# [Exercise instructions]
Return all lines in the material below that contain "search".

# [Records supplied]
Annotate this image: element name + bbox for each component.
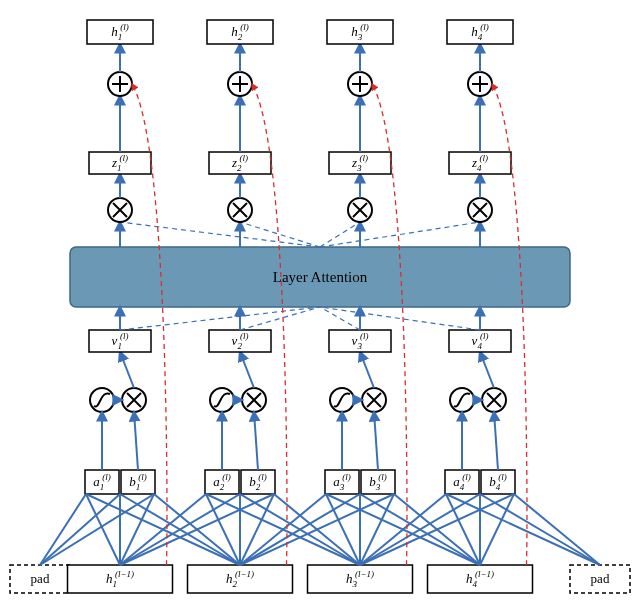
svg-line-53 bbox=[360, 352, 374, 388]
svg-line-41 bbox=[120, 352, 134, 388]
svg-line-20 bbox=[240, 494, 394, 565]
svg-line-3 bbox=[86, 494, 120, 565]
diagram: padpadh1(l−1)h2(l−1)h3(l−1)h4(l−1)a1(l)b… bbox=[0, 0, 640, 615]
svg-line-47 bbox=[240, 352, 254, 388]
svg-line-57 bbox=[494, 412, 498, 470]
svg-line-63 bbox=[240, 307, 320, 330]
svg-line-39 bbox=[134, 412, 138, 470]
svg-line-74 bbox=[240, 222, 320, 247]
svg-line-51 bbox=[374, 412, 378, 470]
svg-line-84 bbox=[320, 222, 480, 247]
svg-line-79 bbox=[320, 222, 360, 247]
svg-line-67 bbox=[320, 307, 480, 330]
layer-attention-label: Layer Attention bbox=[273, 269, 368, 285]
svg-line-29 bbox=[360, 494, 514, 565]
sigmoid-icon-3 bbox=[330, 388, 354, 412]
svg-line-61 bbox=[120, 307, 320, 330]
svg-line-59 bbox=[480, 352, 494, 388]
sigmoid-icon-1 bbox=[90, 388, 114, 412]
pad-label-right: pad bbox=[591, 571, 610, 586]
svg-line-11 bbox=[120, 494, 274, 565]
svg-line-45 bbox=[254, 412, 258, 470]
pad-label-left: pad bbox=[31, 571, 50, 586]
svg-line-9 bbox=[120, 494, 206, 565]
svg-line-69 bbox=[120, 222, 320, 247]
sigmoid-icon-4 bbox=[450, 388, 474, 412]
sigmoid-icon-2 bbox=[210, 388, 234, 412]
svg-line-65 bbox=[320, 307, 360, 330]
svg-line-33 bbox=[446, 494, 600, 565]
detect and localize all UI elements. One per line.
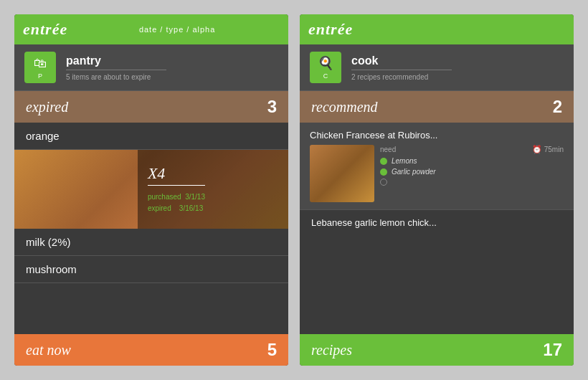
orange-overlay: X4 purchased 3/1/13 expired 3/16/13 [138,150,288,229]
pantry-title: pantry [66,54,166,70]
pantry-icon-box: 🛍 P [24,52,56,83]
milk-item[interactable]: milk (2%) [14,229,288,256]
purchase-info: purchased 3/1/13 expired 3/16/13 [148,191,205,214]
cook-subtitle: 2 recipes recommended [351,73,452,81]
purchased-label: purchased [148,193,181,201]
orange-item[interactable]: orange [14,123,288,150]
pantry-info: pantry 5 items are about to expire [66,54,166,81]
right-logo: entrée [308,20,353,39]
recipes-count: 17 [543,340,562,360]
right-header: entrée [300,14,574,44]
need-header: need ⏰ 75min [380,145,564,154]
dot-1 [380,158,387,165]
time-value: 75min [544,146,564,153]
recipe-image [310,145,374,202]
recommend-label: recommend [311,99,553,115]
recommend-count: 2 [553,97,562,117]
pantry-icon: 🛍 [34,56,47,71]
need-label: need [380,146,396,153]
expired-text-label: expired [148,204,171,212]
purchased-date: 3/1/13 [185,193,205,201]
ingredient-1-item: Lemons [380,157,564,165]
left-nav[interactable]: date / type / alpha [75,25,280,34]
eat-now-banner[interactable]: eat now 5 [14,334,288,366]
clock-icon: ⏰ [532,145,542,154]
recipes-label: recipes [311,342,543,358]
ingredient-2: Garlic powder [392,168,436,176]
recipes-banner[interactable]: recipes 17 [300,334,574,366]
cook-icon-label: C [323,72,328,80]
expired-count: 3 [267,97,277,117]
expired-text-date: 3/16/13 [179,204,203,212]
ingredient-list: Lemons Garlic powder [380,157,564,186]
cook-title: cook [351,54,452,70]
recipe-card: Chicken Francese at Rubiros... need ⏰ 75… [300,123,574,209]
expired-banner[interactable]: expired 3 [14,91,288,123]
left-header: entrée date / type / alpha [14,14,288,44]
ingredient-3-item [380,179,564,186]
pantry-subtitle: 5 items are about to expire [66,73,166,81]
time-badge: ⏰ 75min [532,145,564,154]
right-panel: entrée 🍳 C cook 2 recipes recommended re… [300,14,574,366]
recipe-meta: need ⏰ 75min Lemons Garlic [380,145,564,186]
recipe-1-name[interactable]: Chicken Francese at Rubiros... [310,130,564,141]
ingredient-2-item: Garlic powder [380,168,564,176]
recipe-2-item[interactable]: Lebanese garlic lemon chick... [300,209,574,235]
left-logo: entrée [23,20,67,39]
dot-3 [380,179,387,186]
pantry-icon-label: P [38,72,42,80]
eat-now-label: eat now [26,342,267,358]
cook-icon: 🍳 [318,55,333,71]
eat-now-count: 5 [267,340,277,360]
expired-label: expired [26,99,267,115]
pantry-section-header: 🛍 P pantry 5 items are about to expire [14,44,288,91]
mushroom-item[interactable]: mushroom [14,256,288,283]
cook-section-header: 🍳 C cook 2 recipes recommended [300,44,574,91]
recommend-banner[interactable]: recommend 2 [300,91,574,123]
left-panel: entrée date / type / alpha 🛍 P pantry 5 … [14,14,288,366]
recipe-details: need ⏰ 75min Lemons Garlic [310,145,564,202]
dot-2 [380,168,387,176]
orange-image: X4 purchased 3/1/13 expired 3/16/13 [14,150,288,229]
ingredient-1: Lemons [392,157,417,165]
cook-info: cook 2 recipes recommended [351,54,452,81]
cook-icon-box: 🍳 C [310,52,341,83]
orange-quantity: X4 [148,164,205,186]
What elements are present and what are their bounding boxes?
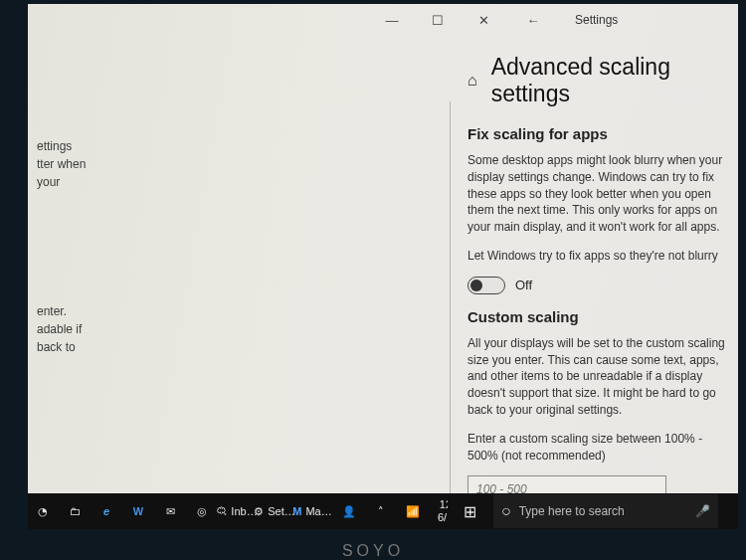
taskbar-left: ◔ 🗀 e W ✉ ◎ 🗬Inb… ⚙Set… MMa… 👤 ˄ 📶 12:31…	[28, 493, 448, 529]
cropped-text-2: enter. adable if back to	[37, 302, 82, 356]
taskbar-app-inbox[interactable]: 🗬Inb…	[219, 493, 255, 529]
fix-scaling-toggle[interactable]: Off	[467, 277, 738, 294]
custom-scaling-heading: Custom scaling	[467, 308, 738, 325]
page-title: Advanced scaling settings	[491, 54, 738, 107]
file-explorer-icon[interactable]: 🗀	[60, 493, 90, 529]
app-title: Settings	[575, 13, 618, 27]
custom-scaling-body: All your displays will be set to the cus…	[467, 335, 736, 419]
toggle-track[interactable]	[467, 277, 505, 294]
chrome-icon[interactable]: ◔	[28, 493, 58, 529]
fix-scaling-heading: Fix scaling for apps	[467, 125, 738, 142]
minimize-button[interactable]: —	[376, 4, 408, 36]
mail-icon[interactable]: ✉	[155, 493, 185, 529]
settings-content: ⌂ Advanced scaling settings Fix scaling …	[460, 42, 738, 529]
close-button[interactable]: ✕	[467, 4, 499, 36]
word-icon[interactable]: W	[123, 493, 153, 529]
titlebar: — ☐ ✕ ← Settings	[28, 4, 738, 36]
start-button[interactable]: ⊞	[448, 493, 491, 529]
edge-icon[interactable]: e	[92, 493, 121, 529]
taskbar-app-settings[interactable]: ⚙Set…	[257, 493, 292, 529]
toggle-thumb	[470, 280, 482, 291]
toggle-state: Off	[515, 278, 532, 292]
desktop-screen: — ☐ ✕ ← Settings ettings tter when your …	[28, 4, 738, 529]
network-icon[interactable]: 📶	[398, 493, 428, 529]
fix-scaling-toggle-label: Let Windows try to fix apps so they're n…	[467, 248, 736, 265]
taskbar-right: ⊞ ○ Type here to search 🎤	[448, 493, 738, 529]
people-icon[interactable]: 👤	[334, 493, 364, 529]
search-placeholder: Type here to search	[519, 504, 625, 518]
taskbar-app-malwarebytes[interactable]: MMa…	[294, 493, 330, 529]
cropped-text-1: ettings tter when your	[37, 137, 86, 191]
monitor-bezel-label: SOYO	[0, 542, 746, 560]
home-icon[interactable]: ⌂	[467, 72, 477, 90]
cortana-icon: ○	[501, 502, 511, 520]
search-box[interactable]: ○ Type here to search 🎤	[493, 494, 718, 528]
maximize-button[interactable]: ☐	[422, 4, 454, 36]
fix-scaling-body: Some desktop apps might look blurry when…	[467, 152, 736, 236]
custom-scaling-prompt: Enter a custom scaling size between 100%…	[467, 431, 736, 465]
tray-up-icon[interactable]: ˄	[366, 493, 396, 529]
back-button[interactable]: ←	[517, 4, 549, 36]
app-icon[interactable]: ◎	[187, 493, 217, 529]
mic-icon[interactable]: 🎤	[695, 504, 710, 518]
divider	[450, 101, 451, 503]
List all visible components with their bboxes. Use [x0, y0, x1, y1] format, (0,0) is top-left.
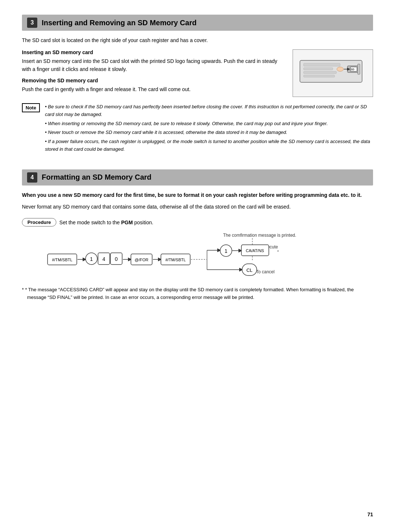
section3-text-col: Inserting an SD memory card Insert an SD…	[22, 49, 285, 97]
section4-body: Never format any SD memory card that con…	[22, 203, 373, 211]
section4-number: 4	[27, 172, 37, 183]
procedure-badge: Procedure	[22, 218, 56, 226]
svg-rect-7	[304, 63, 340, 66]
inserting-heading: Inserting an SD memory card	[22, 49, 285, 55]
svg-rect-6	[358, 64, 360, 74]
svg-rect-10	[304, 75, 335, 77]
asterisk-note: * * The message “ACCESSING CARD” will ap…	[22, 286, 373, 301]
note-box: Note Be sure to check if the SD memory c…	[22, 103, 373, 155]
svg-text:0: 0	[115, 256, 118, 262]
svg-text:The comfirmation message is pr: The comfirmation message is printed.	[223, 233, 296, 238]
svg-point-5	[337, 67, 343, 71]
svg-rect-8	[304, 68, 333, 70]
section3-header: 3 Inserting and Removing an SD Memory Ca…	[22, 15, 373, 31]
sd-diagram: SD	[293, 49, 373, 97]
asterisk-symbol: *	[22, 287, 25, 292]
page-number: 71	[367, 512, 373, 517]
sd-card-image-col: SD	[293, 49, 373, 97]
section3-content: Inserting an SD memory card Insert an SD…	[22, 49, 373, 97]
section3-number: 3	[27, 18, 37, 28]
procedure-line: Procedure Set the mode switch to the PGM…	[22, 218, 373, 226]
note-item-1: Be sure to check if the SD memory card h…	[45, 103, 373, 119]
note-item-3: Never touch or remove the SD memory card…	[45, 129, 373, 136]
svg-text:To cancel: To cancel	[256, 269, 275, 274]
note-label: Note	[22, 103, 40, 112]
removing-body: Push the card in gently with a finger an…	[22, 86, 285, 94]
section4-bold-intro: When you use a new SD memory card for th…	[22, 191, 373, 199]
section3-title: Inserting and Removing an SD Memory Card	[42, 19, 196, 27]
svg-text:1: 1	[225, 248, 227, 254]
section3-intro: The SD card slot is located on the right…	[22, 37, 373, 44]
svg-text:*: *	[277, 250, 279, 254]
asterisk-note-text: * The message “ACCESSING CARD” will appe…	[25, 287, 354, 300]
svg-text:SD: SD	[351, 68, 354, 71]
svg-text:#/TM/SBTL: #/TM/SBTL	[52, 258, 72, 262]
section4-header: 4 Formatting an SD Memory Card	[22, 169, 373, 186]
section4-title: Formatting an SD Memory Card	[42, 173, 151, 181]
svg-text:#/TM/SBTL: #/TM/SBTL	[165, 258, 186, 262]
procedure-text2: position.	[134, 220, 153, 225]
svg-text:@/FOR: @/FOR	[135, 258, 148, 262]
section3-block: 3 Inserting and Removing an SD Memory Ca…	[22, 15, 373, 155]
note-content: Be sure to check if the SD memory card h…	[45, 103, 373, 155]
pgm-word: PGM	[121, 220, 133, 225]
note-item-4: If a power failure occurs, the cash regi…	[45, 138, 373, 153]
svg-text:CA/AT/NS: CA/AT/NS	[246, 248, 264, 253]
footer-note: * * The message “ACCESSING CARD” will ap…	[22, 286, 373, 301]
svg-text:4: 4	[102, 256, 105, 262]
procedure-text: Set the mode switch to the	[59, 220, 120, 225]
svg-text:1: 1	[90, 256, 93, 262]
svg-rect-9	[304, 71, 336, 74]
section4-block: 4 Formatting an SD Memory Card When you …	[22, 169, 373, 301]
svg-text:CL: CL	[247, 267, 253, 273]
inserting-body: Insert an SD memory card into the SD car…	[22, 57, 285, 73]
note-item-2: When inserting or removing the SD memory…	[45, 120, 373, 128]
key-diagram: The comfirmation message is printed. To …	[44, 230, 373, 279]
removing-heading: Removing the SD memory card	[22, 78, 285, 83]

# [Exercise result]
taskbar-right: ⊞ ○ Type here to search 🎤	[448, 493, 738, 529]
search-placeholder: Type here to search	[519, 504, 625, 518]
search-box[interactable]: ○ Type here to search 🎤	[493, 494, 718, 528]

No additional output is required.